The Recorder is part of a national effort, States Newsroom, which is supported by a coalition of donors through the Hopewell Fund, a 501c(3) public charity. The Recorder retains editorial independence.
John McCosh is a seasoned writer and editor with decades of experience in journalism and government public affairs. His skills were forged in Georgia newsrooms, where he was a business and investigative reporter, editor and bureau chief. He expanded his experience during years in nonprofit and corporate communications roles. For more than a decade at the Atlanta Journal-Constitution, McCosh investigated state and local government officials and operations. He also tracked regional growth and development with a focus on metro Atlanta’s population-related problems, including traffic congestion, air pollution and water quality. He first learned the power of public records to unlock information when he was a commercial real estate reporter at the Atlanta Business Chronicle. McCosh is a board member of the Georgia First Amendment Foundation and active in the Georgia State Signal Alumni Group, which advises student journalists.
Jill NolinDeputy Editor
Jill Nolin has spent nearly 15 years reporting on state and local government in four states, focusing on policy and political stories and tracking public spending. She has spent the last five years chasing stories in the halls of Georgia’s Gold Dome, earning recognition for her work showing the impact of rising opioid addiction on the state’s rural communities. Before that, Nolin was a city hall reporter at the Virginian-Pilot and the Montgomery Advertiser, where her work on an abandoned and neglected historic African American cemetery prompted city officials to take action. A south Alabama native, Nolin is a graduate of Troy University, where she studied journalism and English.

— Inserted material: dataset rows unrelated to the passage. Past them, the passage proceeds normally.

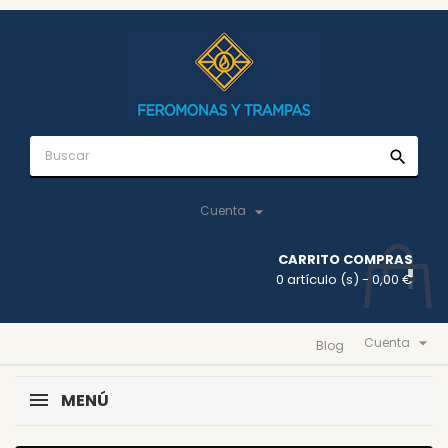
search

Cuenta
CARRITO COMPRAS
0 artículo (s)
- 0,00 €

Cuenta
Blog
MENÚ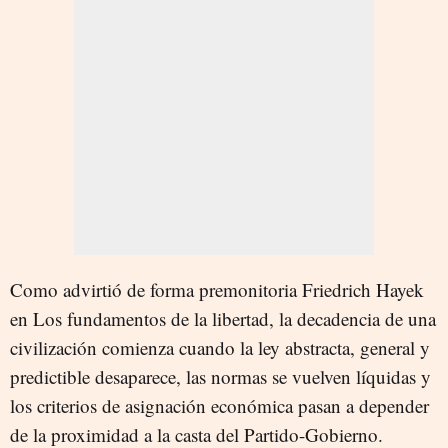
Como advirtió de forma premonitoria Friedrich Hayek
en Los fundamentos de la libertad, la decadencia de una
civilización comienza cuando la ley abstracta, general y
predictible desaparece, las normas se vuelven líquidas y
los criterios de asignación económica pasan a depender
de la proximidad a la casta del Partido-Gobierno.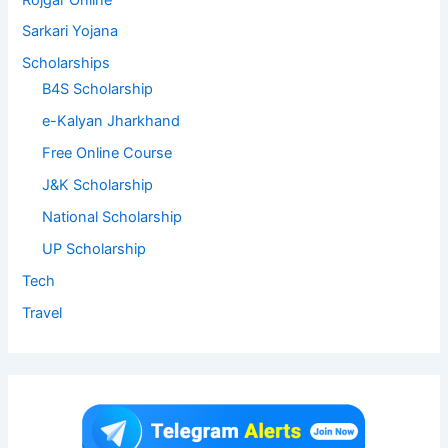
Sarkari Yojana
Scholarships
B4S Scholarship
e-Kalyan Jharkhand
Free Online Course
J&K Scholarship
National Scholarship
UP Scholarship
Tech
Travel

Stanley Dunlap has covered government and politics for news outlets in Georgia and Tennessee for the past decade. At The (Macon) Telegraph he told readers about Macon-Bibb County’s challenges implementing its recent consolidation, with a focus on ways the state Legislature determines the fate of local communities. He used open records requests to break a story of a $400 million pension sweetheart deal a county manager steered to a friendly consultant. The Georgia Associated Press Managing Editors named Stanley a finalist in 2018 for best deadline reporting for his story on the death of Gregg Allman and best beat reporting for explanatory articles on the 2018 Macon-Bibb County budget deliberations. The Tennessee Press Association honored him for his reporting on the disappearance of Holly Bobo, which became a sensational murder case that generated national headlines.Dunlap is a graduate of the University of Memphis.
Beau Evans has covered local and state government and breaking news in New Orleans and California. He’s reported on immigration issues, the threat of rising seas to coastal areas, public safety and hurricanes. At The Times-Picayune in New Orleans, Evans detailed the critical role government plays to ensure that people in a community have access to clean water and other public needs. In 2018, his investigative reporting revealed top officials at New Orleans’ cash-poor water utility dealt themselves huge raises, prompting several to resign. Evans’ prior reporting was in West Marin north of San Francisco for The Point Reyes Light. Evans is an Atlanta native who graduated with honors from The Lovett School and is an honors graduate of North Carolina’s Davidson College.
Jay Bookman has covered Georgia and national politics for nearly 30 years for the Atlanta Journal-Constitution, earning numerous national, regional and state journalism awards. He has been awarded the National Headliner Award and the Walker Stone Award for outstanding editorial writing, and is the only two-time winner of the Pulliam Fellowship granted by the Society of Professional Journalists. He is also the author of "Caught in the Current," published by St. Martin's Press.